No tigers here.
"Life of Pi" star Suraj Sharma stars alongside actual people in the new Disney flick "Million Dollar Arm," playing one of two real-life Indian teenagers recruited to play baseball for the US via the title reality show.
The role is an extreme departure from Sharma's debut film, which required him to act solo in front of a green screen for the majority of the feature.
"My biggest worry was not the baseball," Suraj tells toofab's Brian Particelli. "It was the fact that I had to act opposite human beings for an elongated period of time."
"With green screen you have this ability to have a creative wonderland in front of you," he explains, adding that he eventually adjusted. "But with this cast, I just had such an awesome ensemble of people to work off of."
But that wasn't the only adjustment the 21-year-old New Delhi native had to make. He also had to transform his body for the role of Rinku Singh, a baseball player who currently plays for the Pittsburgh Pirates.
"It was intense. I'm very easily susceptible to muscle loss and I can't gain it too fast either," says Suraj. "I'm a skinny guy with a high metabolism. The training was really hard, we'd train for four hours a day, three and a half weeks before we started shooting."
"It took a lot of time, a lot of patience," he continues. "Madhur [costar Madhur Mittal from "Slumdog Millionaire"] is actually really good at baseball pitching in real life and he's a strong guy too. Me, not so much."
Making the transition easier was the support of his cast, which includes Jon Hamm, Alan Arkin, Lake Bell and Bill Paxton. It was Hamm who made the most lasting impression on him.
"The main thing I learned form him is how to be like a true gentleman," Sharma says of the "Mad Men" star. "He's there for the movie and he's just like everybody else, he makes other people feel comfortable before he does."
"I think I learned a lot, not only in terms of acting, but how one should and can be," he continues about his costars in general. "The fact that you're so famous automatically makes it hard to be sane and normal, and yet these people have found some way to do it and that really just inspires the hell out of you."
And he's not just learning tricks of the trade on set.
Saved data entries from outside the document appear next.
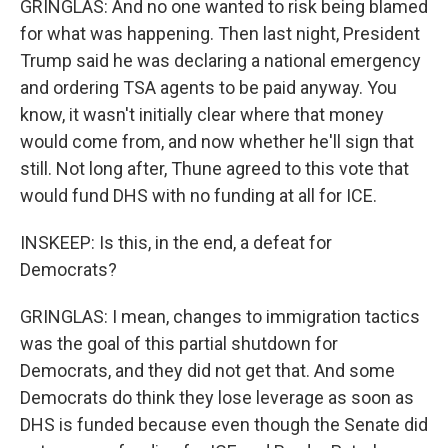
GRINGLAS: And no one wanted to risk being blamed
for what was happening. Then last night, President
Trump said he was declaring a national emergency
and ordering TSA agents to be paid anyway. You
know, it wasn't initially clear where that money
would come from, and now whether he'll sign that
still. Not long after, Thune agreed to this vote that
would fund DHS with no funding at all for ICE.
INSKEEP: Is this, in the end, a defeat for
Democrats?
GRINGLAS: I mean, changes to immigration tactics
was the goal of this partial shutdown for
Democrats, and they did not get that. And some
Democrats do think they lose leverage as soon as
DHS is funded because even though the Senate did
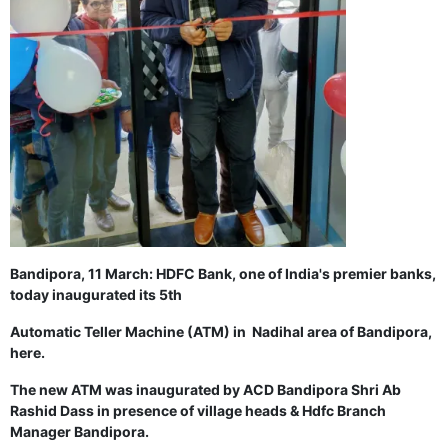
GHAR WAPSI of Basharat Bukhari into PDP today
10 Dead, 31 Injured in Reasi Terror Attack
Two youth including 10th class student go missing in
Shopian, families seek help.
Throat-slit Body of Nine year old Found in Kupwara's
Khurhama Village
Bandipora, 11 March: HDFC Bank, one of India's premier banks,
today inaugurated its 5th
Automatic Teller Machine (ATM) i
n Nadihal area of Bandipora,
here.
The new ATM was inaugurated
by ACD Bandipora Shri Ab
Rashid Dass in presence of village heads & Hdfc Branch
Manager Bandipora.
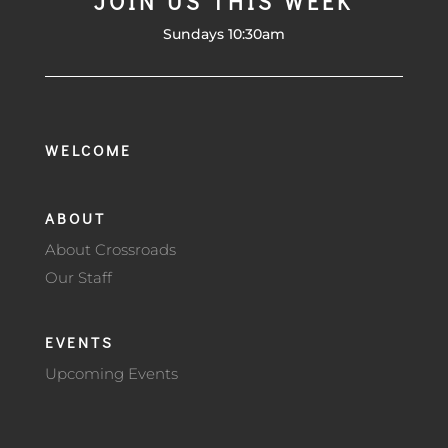
JOIN US THIS WEEK
Sundays 10:30am
WELCOME
ABOUT
About Crossroads
Our Staff
EVENTS
Upcoming Events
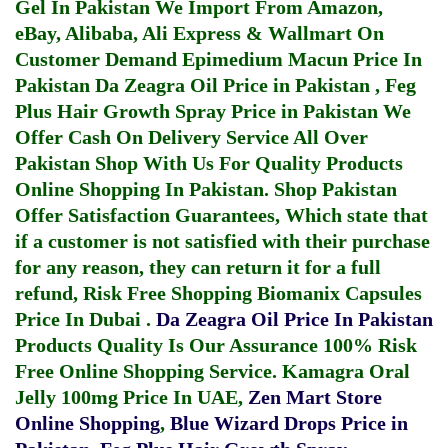
Gel In Pakistan
We Import From Amazon,
eBay, Alibaba, Ali Express & Wallmart On
Customer Demand
Epimedium Macun Price In
Pakistan
Da Zeagra Oil Price in Pakistan
,
Feg
Plus Hair Growth Spray Price in Pakistan
We
Offer Cash On Delivery Service All Over
Pakistan Shop With Us For Quality Products
Online Shopping In Pakistan
. Shop Pakistan
Offer Satisfaction Guarantees, Which state that
if a customer is not satisfied with their purchase
for any reason, they can return it for a full
refund, Risk Free Shopping
Biomanix Capsules
Price In Dubai
.
Da Zeagra Oil Price In Pakistan
Products Quality Is Our Assurance 100% Risk
Free Online Shopping Service.
Kamagra Oral
Jelly 100mg Price In UAE
,
Zen Mart Store
Online Shopping
,
Blue Wizard Drops Price in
Suraj is also currently enrolled at New York University's Tisch School of the Arts, something he calls "the hardest thing I've ever done."
"I'm learning a lot, both by people I'm surrounded by and also people teaching me and the city itself," he says. "It's one of the best decisions I've made. I can't even tell you how much I'm learning, it's great!"
Check out Sharma in action in "Million Dollar Arm," in theaters now.